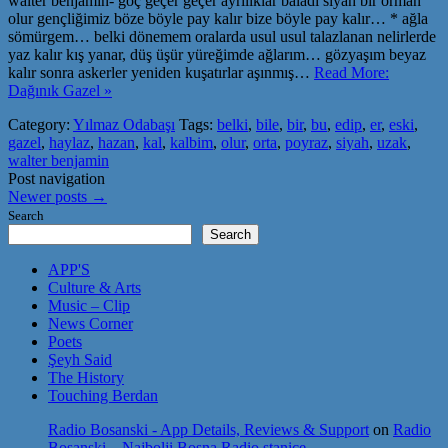
walter benjamin- göç geçer geçer ayrılıklar baladı siyah bir orman
olur gençliğimiz böze böyle pay kalır bize böyle pay kalır… * ağla
sömürgem… belki dönemem oralarda usul usul talazlanan nelirlerde
yaz kalır kış yanar, düş üşür yüreğimde ağlarım… gözyaşım beyaz
kalır sonra askerler yeniden kuşatırlar aşınmış…
Read More:
Dağınık Gazel »
Category:
Yılmaz Odabaşı
Tags:
belki
,
bile
,
bir
,
bu
,
edip
,
er
,
eski
,
gazel
,
haylaz
,
hazan
,
kal
,
kalbim
,
olur
,
orta
,
poyraz
,
siyah
,
uzak
,
walter benjamin
Post navigation
Newer posts
→
Search
Search
APP'S
Culture & Arts
Music – Clip
News Corner
Poets
Şeyh Said
The History
Touching Berdan
Radio Bosanski - App Details, Reviews & Support
on
Radio
Bosanski – Najbolji Bosna Radio stanice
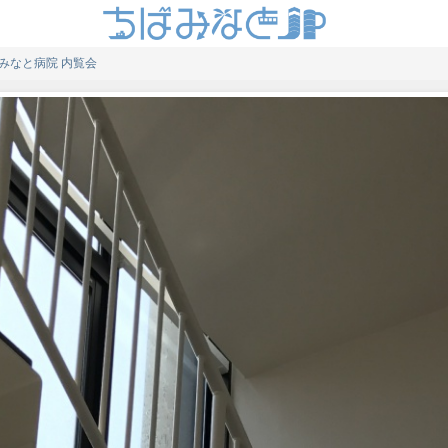
みなと病院 内覧会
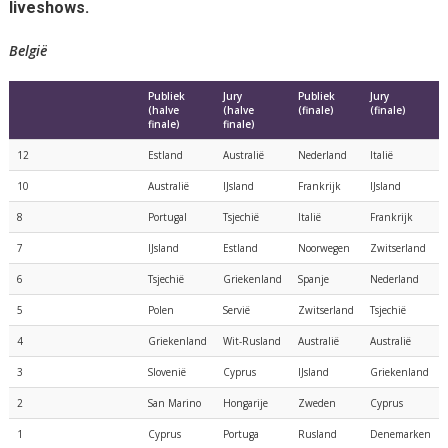
liveshows.
België
Publiek
Jury
Publiek
Jury
(halve
(halve
(finale)
(finale)
finale)
finale)
12
Estland
Australië
Nederland
Italië
10
Australië
IJsland
Frankrijk
IJsland
8
Portugal
Tsjechië
Italië
Frankrijk
7
IJsland
Estland
Noorwegen
Zwitserland
6
Tsjechië
Griekenland
Spanje
Nederland
5
Polen
Servië
Zwitserland
Tsjechië
4
Griekenland
Wit-Rusland
Australië
Australië
3
Slovenië
Cyprus
IJsland
Griekenland
2
San Marino
Hongarije
Zweden
Cyprus
1
Cyprus
Portuga
Rusland
Denemarken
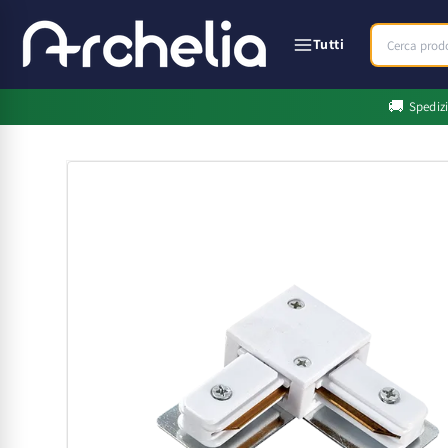
Vai
direttamente
ai contenuti
Tutti
🚚
Spediz
Passa alle
informazioni
sul prodotto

• • • • • • •

§ WHAT IS EXPECTED:
I need the entries printed exactly, with each picture left out.

§ RESULT FOR THIS TASK:
walter benjamin- göç geçer geçer ayrılıklar baladı siyah bir orman
olur gençliğimiz böze böyle pay kalır bize böyle pay kalır… * ağla
sömürgem… belki dönemem oralarda usul usul talazlanan nelirlerde
yaz kalır kış yanar, düş üşür yüreğimde ağlarım… gözyaşım beyaz
kalır sonra askerler yeniden kuşatırlar aşınmış…
Read More:
Dağınık Gazel »
Category:
Yılmaz Odabaşı
Tags:
belki
,
bile
,
bir
,
bu
,
edip
,
er
,
eski
,
gazel
,
haylaz
,
hazan
,
kal
,
kalbim
,
olur
,
orta
,
poyraz
,
siyah
,
uzak
,
walter benjamin
Post navigation
Newer posts
→
Search
Search
APP'S
Culture & Arts
Music – Clip
News Corner
Poets
Şeyh Said
The History
Touching Berdan
Radio Bosanski - App Details, Reviews & Support
on
Radio
Bosanski – Najbolji Bosna Radio stanice
みなと病院 内覧会
liveshows.
België
Publiek
Jury
Publiek
Jury
(halve
(halve
(finale)
(finale)
finale)
finale)
12
Estland
Australië
Nederland
Italië
10
Australië
IJsland
Frankrijk
IJsland
8
Portugal
Tsjechië
Italië
Frankrijk
7
IJsland
Estland
Noorwegen
Zwitserland
6
Tsjechië
Griekenland
Spanje
Nederland
5
Polen
Servië
Zwitserland
Tsjechië
4
Griekenland
Wit-Rusland
Australië
Australië
3
Slovenië
Cyprus
IJsland
Griekenland
2
San Marino
Hongarije
Zweden
Cyprus
1
Cyprus
Portuga
Rusland
Denemarken
Vai
direttamente
ai contenuti
Tutti
🚚
Spediz
Passa alle
informazioni
sul prodotto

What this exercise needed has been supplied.